[Page-level text extractions]

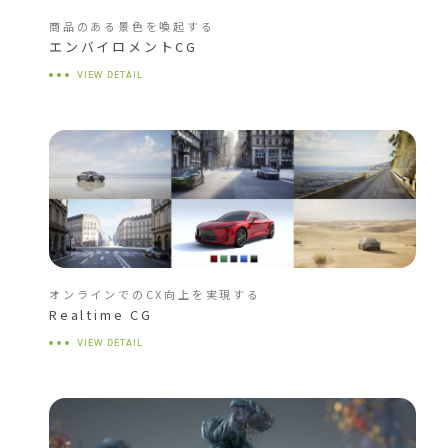
商品のある景色を喚起する
エンバイロメントCG
VIEW DETAIL
オンラインでのCX向上を実現する
Realtime CG
VIEW DETAIL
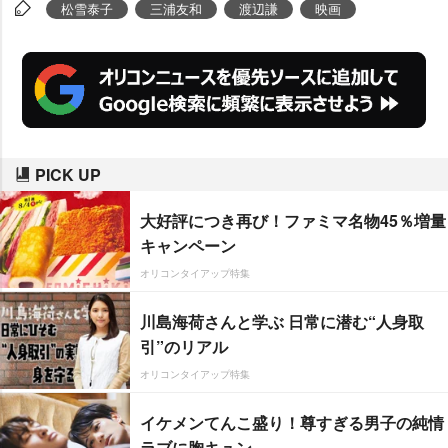
中継で参加。「この映画が明日へ
松雪泰子
三浦友和
渡辺謙
映画
の希望のかすかな光になるのであ
ればありがたいな、そんな風に祈
っています」と観客にメッセージ
を送った。
PICK UP
大好評につき再び！ファミマ名物45％増量
キャンペーン
オリコンタイアップ特集
川島海荷さんと学ぶ 日常に潜む“人身取
引”のリアル
オリコンタイアップ特集
イケメンてんこ盛り！尊すぎる男子の純情
ラブに胸キュン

## Your instructions
What you write must match, line for line, the lines from the one with "Realtime CG" through the last line of the data above, minus the pictures.

## Reply to the exercise
Realtime CG
VIEW DETAIL
中継で参加。「この映画が明日へ
松雪泰子
三浦友和
渡辺謙
映画
の希望のかすかな光になるのであ
ればありがたいな、そんな風に祈
っています」と観客にメッセージ
を送った。
PICK UP
大好評につき再び！ファミマ名物45％増量
キャンペーン
オリコンタイアップ特集
川島海荷さんと学ぶ 日常に潜む“人身取
引”のリアル
オリコンタイアップ特集
イケメンてんこ盛り！尊すぎる男子の純情
ラブに胸キュン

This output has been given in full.